La sfida persa dai 5 Stelle dentro la maggioranza
Salvini farà pesare il test sul governo. Il ruolo di Meloni
Alle nove e mezza c’è già aria di esultanza: «Sì, qui a Pescara sta arrivando Giorgia». I primi rumors — sondaggi e instant poll, tutti da confermare — annunciano la vittoria del candidato di centrodestra targato Fratelli d’italia, Marco Marsilio, con un buon margine. E la Meloni si mette in macchina, direzione sede elettorale di Pescara («Le buone idee non hanno confini»), per salutare il nuovo governatore dell’abruzzo. Ma il vero vincitore di questa tornata elettorale, se tutto andasse come pare, sarebbe Matteo Salvini. Tra un’accusa ad Achille Lauro (il cantante) e una a Macron (il premier), il leader della Lega in questi giorni ha trovato spazio per fare indigestione di arrosticini e per organizzare più di venti comizi in Abruzzo. Perché è qui che si può dichiarare, se le cose andranno come spera, il trionfo della Lega. Con una doppia vittoria: sul partner di governo, il Movimento 5 Stelle, che rischia di finire al terzo posto, e sull’ex (e forse futuro) collega di centrodestra, Forza Italia.

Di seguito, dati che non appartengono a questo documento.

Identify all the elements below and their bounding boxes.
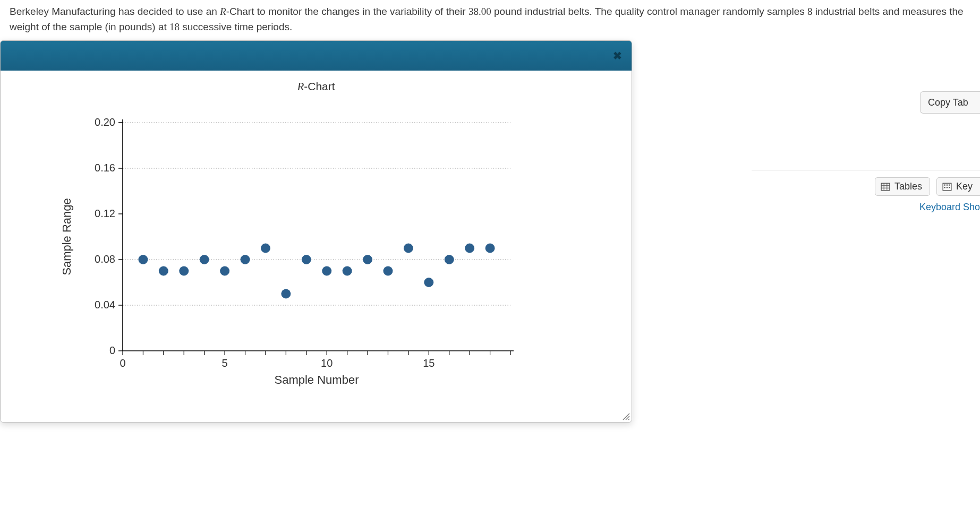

Qualche giorno fa, alla conferenza stampa congiunta, Salvini non era certo venuto per rinnovare con entusiasmo l’antico patto di centrodestra. E lo si capiva bene dallo sguardo rivolto al vuoto e dal calore, tipo Antartide, che raccontava bene il disagio di una coalizione posticcia, collassata a Roma e riproposta a livello locale. Ma per un Berlusconi nostalgico dei bei tempi di Palazzo Grazioli, c’era un Salvini ben più concreto, pronto a sfruttare un exploit che potrebbe farlo diventare il king maker di una futura, e per ora ipotetica, coalizione di centrodestra alternativa alla maggioranza attuale di governo.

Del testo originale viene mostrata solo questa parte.